A New York lawyer will face six months of suspension for lying to get out of a speeding ticket and falsely claiming that the state trooper made anti-Semitic comments.
NY attorney Eliott Dear was pulled over in July 2007 by a New Jersey state trooper. He was issued a speeding ticket for driving 84 mph in a 55 mph zone.
A few days after the issuance of the summons, Dear wrote a letter to the traffic court on his law firm’s letterhead. He accused the officer of calling him a “Jew Kike.”
When an Internal Affairs officer interviewed Dear by telephone he repeated his claims of anti-Semitic behavior.
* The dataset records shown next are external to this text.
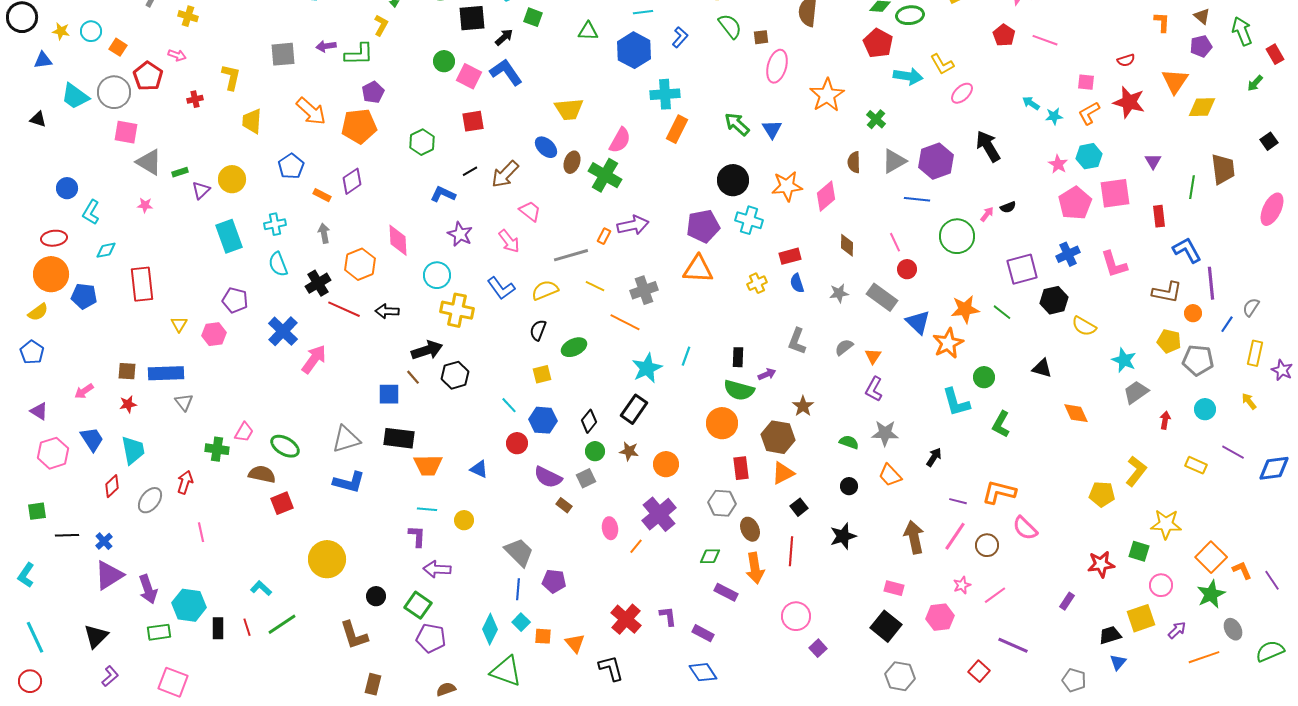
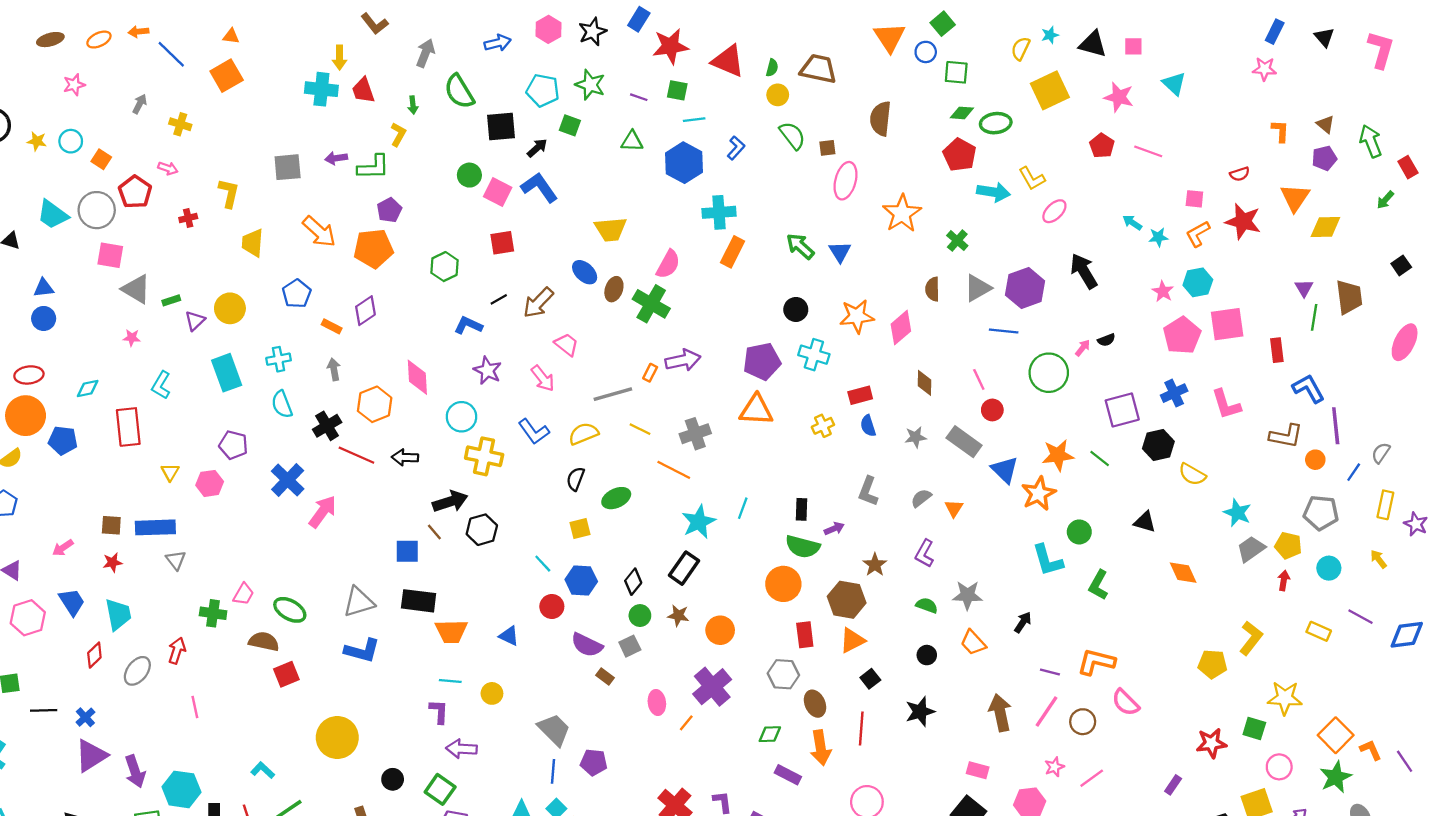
blue triangle: (43, 60) -> (44, 288), moved
purple triangle: (1153, 161) -> (1304, 288), moved
black circle: (733, 180) -> (796, 309), size x0.7
cyan L-shape: (91, 212) -> (161, 385), moved
yellow pentagon: (1169, 341) -> (1288, 546), moved
purple L-shape: (874, 389) -> (925, 553), moved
Dear also cited the officer’s failure to acknowledge his explanation for speeding: that his pregnant wife needed a bathroom.
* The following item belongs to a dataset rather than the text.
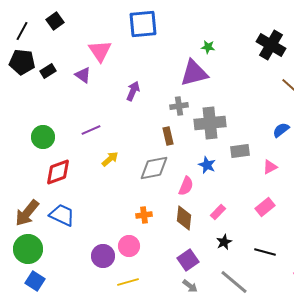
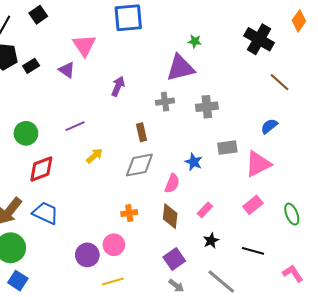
gray cross: (210, 123) -> (207, 107), moved, size x0.7
brown rectangle: (168, 136) -> (141, 132), moved
pink triangle: (270, 167) -> (258, 164), size x1.8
Fortunately for the officer, his car and uniform were rigged to video and audio recording devices throughout the car stop. Neither recording supported Dear’s version of the incident.
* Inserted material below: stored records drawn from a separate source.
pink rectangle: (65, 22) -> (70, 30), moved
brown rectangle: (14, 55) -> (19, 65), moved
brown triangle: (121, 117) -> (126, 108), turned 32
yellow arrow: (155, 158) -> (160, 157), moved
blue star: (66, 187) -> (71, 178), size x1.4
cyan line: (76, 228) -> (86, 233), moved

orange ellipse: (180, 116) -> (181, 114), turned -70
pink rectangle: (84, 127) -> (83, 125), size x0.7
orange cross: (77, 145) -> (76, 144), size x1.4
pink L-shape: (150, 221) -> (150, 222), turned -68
Internal Affairs cleared the trooper of wrongdoing and the state police subsequently lodged a complaint against Dear using the recording and the Internal Affairs interview as their primary evidence.
After it was all said and done, Dear paid the $265 ticket. He admitted that the trooper never used an ethnic slur against him. A disciplinary committee for the New York appellate court’s Manhattan-based first department made five charges against Dear, and the lawyer admitted to them. Despite Dear’s plea for a censure or reprimand, the hearing panel recommended a six-month suspension, which the appellate division granted on Dec. 8.
This could have caused irreparable damage to this officer’s career, reputation and family. This could have caused tremendous tension in the community. Makes you wonder sometimes what people are thinking.